Megatrends are About Collaboration Rather Than Isolation: A Case Study of AI & Biorevolution

Technology Megatrends

In many discussions with investors, we tend to find people want to find the ‘right’ megatrend.

 

Far less often we find investors seeking to discuss areas where megatrends overlap, meaning examples or cases where the combined impact of two distinct megatrends could potentially lead to significant results—results that would likely be impossible without the overlaps of these technologies. Usually, people prefer that clear demarcation between megatrends.

 

Here, we find a case study where artificial intelligence (AI) is utilised in the domain of the the technological revolution known as the Biorevolution. 

 

While it may be important to show separation between an AI investment strategy and a Biorevolution investment strategy, when it comes to solving real problems, that need for separation will tend to melt away in its importance.

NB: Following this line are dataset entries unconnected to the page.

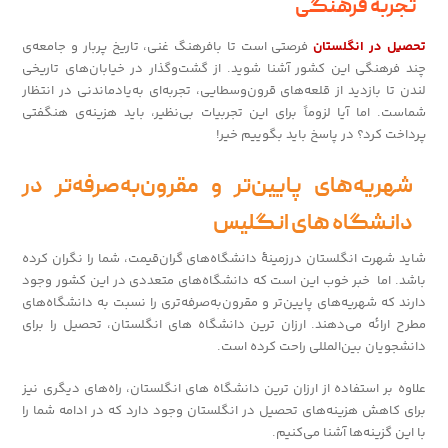
تجربه‌ فرهنگی
تحصیل در انگلستان
فرصتی است تا بافرهنگ غنی، تاریخ پربار و جامعه‌ی
چند فرهنگی این کشور آشنا شوید. از گشت‌وگذار در خیابان‌های تاریخی
لندن تا بازدید از قلعه‌های قرون‌وسطایی، تجربه‌ای به‌یادماندنی در انتظار
شماست. اما آیا لزوماً برای این تجربیات بی‌نظیر، باید هزینه‌ی هنگفتی
پرداخت کرد؟ در پاسخ باید بگوییم خیر!
شهریه‌های پایین‌تر و مقرون‌به‌صرفه‌تر در
دانشگاه های انگلیس
شاید شهرت انگلستان درزمینهٔ‌ دانشگاه‌های گران‌قیمت، شما را نگران کرده
باشد. اما خبر خوب این است که دانشگاه‌های متعددی در این کشور وجود
دارند که شهریه‌های پایین‌تر و مقرون‌به‌صرفه‌تری را نسبت به دانشگاه‌های
مطرح ارائه می‌دهند. ارزان ترین دانشگاه های انگلستان، تحصیل را برای
دانشجویان بین‌المللی راحت کرده است.
علاوه بر استفاده از ارزان ترین دانشگاه های انگلستان، راه‌های دیگری نیز
برای کاهش هزینه‌های تحصیل در انگلستان وجود دارد که در ادامه شما را
با این گزینه‌ها آشنا می‌کنیم.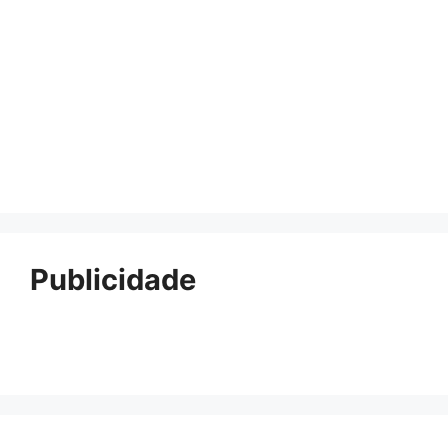
Publicidade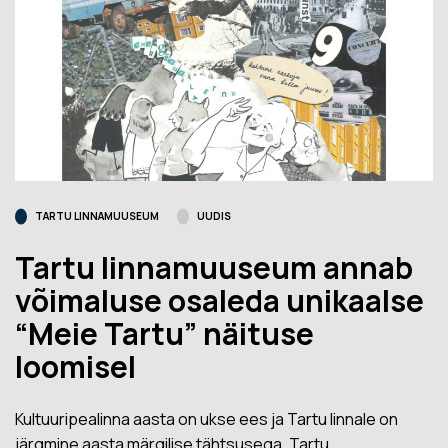
TARTU LINNAMUUSEUM
UUDIS
Tartu linnamuuseum annab
võimaluse osaleda unikaalse
“Meie Tartu” näituse
loomisel
Kultuuripealinna aasta on ukse ees ja Tartu linnale on
järgmine aasta märgilise tähtsusega. Tartu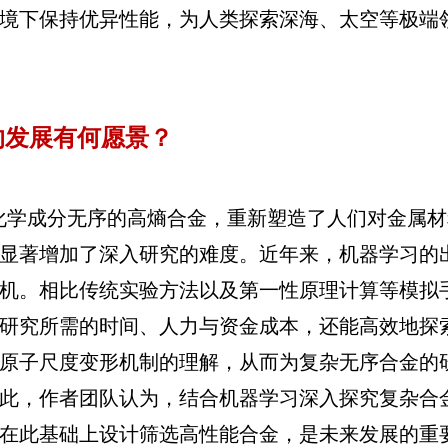
境下保持优异性能，为人类探索深海、太空等极端
的发展有何愿景？
化学成分无序的高熵合金，重新塑造了人们对金属材
显著增加了深入研究的难度。近年来，机器学习的
机。相比传统实验方法以及第一性原理计算等模拟
研究所需的时间、人力与资金成本，还能高效地探
原子尺度变形机制的理解，从而为复杂无序合金的
此，作者团队认为，结合机器学习深入探究复杂合
在此基础上设计筛选高性能合金，是未来发展的重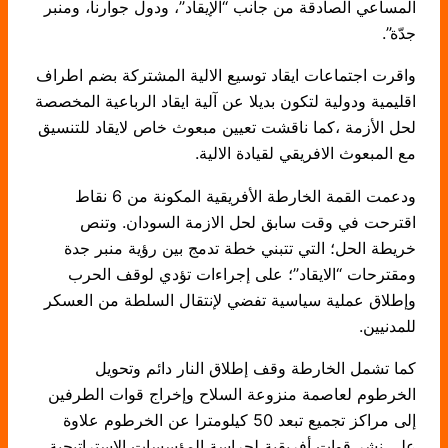
المساعي الصادقة من جانب “الإيقاد”، ودول جوارنا، ومنبر
جدّة”.
واقرت اجتماعات ايقاد توسيع الالية المشتركة بضم اطراف
اقليمية ودولية لتكون بديلا عن آلية ايقاد الرباعية المخصصة
لحل الأزمة ،كما ناقشت تعيين مبعوث خاص لايقاد للتنسيق
مع المبعوث الافريقي لقيادة الالية.
ودعمت القمة الخارطة الأفريقية المكونة من 6 نقاط
اقترحت في وقت سابق لحل الازمة السودان. وتنص
خريطة الحل؛ التي تتبني خطة تدمج بين رؤية منبر جدة
ومقترحات “الايقاد”؛ على إجراءات تؤدي لوقف الحرب
وإطلاق عملية سياسية تفضي لإنتقال السلطة من العسكر
للمدنيين.
كما تشمل الخارطة وقف إطلاق النار دائم وتحويل
الخرطوم لعاصمة منزوعة السلاح وإخراج قوات الطرفين
إلى مراكز تجميع تبعد 50 كيلومترا عن الخرطوم علاوة
على نشر قوات أفريقية لحراسة المؤسسات الإستراتيجية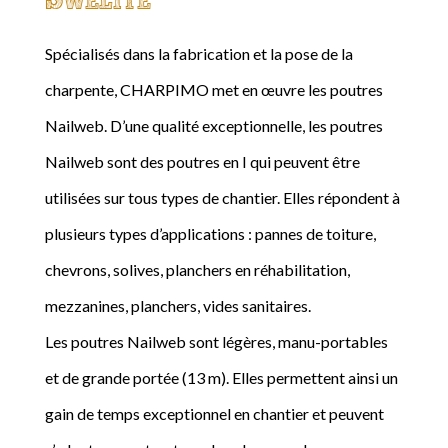
Spécialisés dans la fabrication et la pose de la
charpente, CHARPIMO met en œuvre les poutres
Nailweb. D’une qualité exceptionnelle, les poutres
Nailweb sont des poutres en I qui peuvent être
utilisées sur tous types de chantier. Elles répondent à
plusieurs types d’applications : pannes de toiture,
chevrons, solives, planchers en réhabilitation,
mezzanines, planchers, vides sanitaires.
Les poutres Nailweb sont légères, manu-portables
et de grande portée (13 m). Elles permettent ainsi un
gain de temps exceptionnel en chantier et peuvent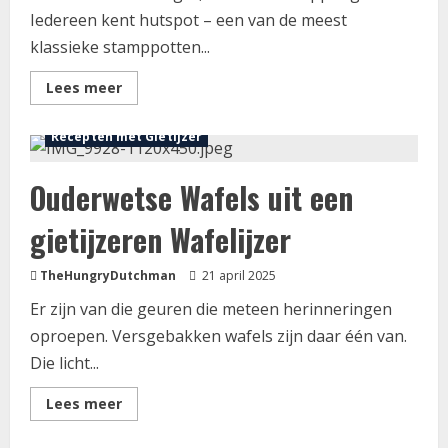
Iedereen kent hutspot – een van de meest
klassieke stamppotten...
Lees
Lees meer
meer
Foodblog
Oerhollandse recepten
over
Hutspotkroketten
Recepten met Gietijzer
recept
met
Draadjesvlees
Ouderwetse Wafels uit een
en
Jus-
dip
gietijzeren Wafelijzer
TheHungryDutchman
21 april 2025
Er zijn van die geuren die meteen herinneringen
oproepen. Versgebakken wafels zijn daar één van.
Die licht...
Lees
Lees meer
meer
over
Ouderwetse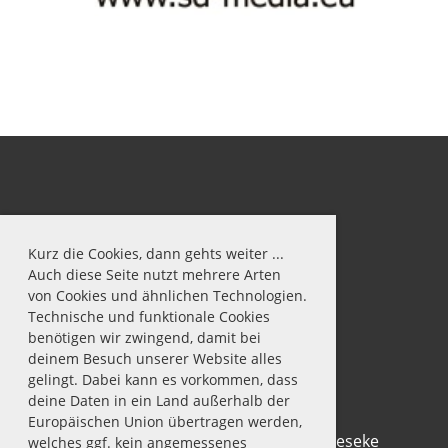
Kurz die Cookies, dann gehts weiter ...
Auch diese Seite nutzt mehrere Arten
von Cookies und ähnlichen Technologien.
Technische und funktionale Cookies
benötigen wir zwingend, damit bei
deinem Besuch unserer Website alles
gelingt. Dabei kann es vorkommen, dass
deine Daten in ein Land außerhalb der
Europäischen Union übertragen werden,
© Tennis-Club Rot-Weiß 1911 e.V. Geseke
welches ggf. kein angemessenes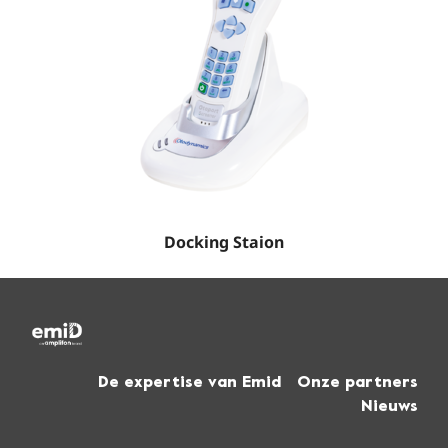
Docking Staion
De expertise van Emid
Onze partners
Nieuws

Statement of the Problem: Omicron

Many across Europe and the United States had a certain picture of their expectations for the 2021 holiday season—a picture that was largely shattered on 26th November 2021 when the World Health Organization designated a strain of coronavirus in South Africa as a ‘variant of concern’—known now as ‘Omicron1.’ 

 

The primary question for the global health system was simple: If we accept that Omicron represents a certain degree of mutation of the Coronavirus itself, would the vaccines already widely distributed maintain their efficacy? 

 

This is one of those questions that is simple to ask, very intuitive, but far more difficult to answer with any degree of accuracy. 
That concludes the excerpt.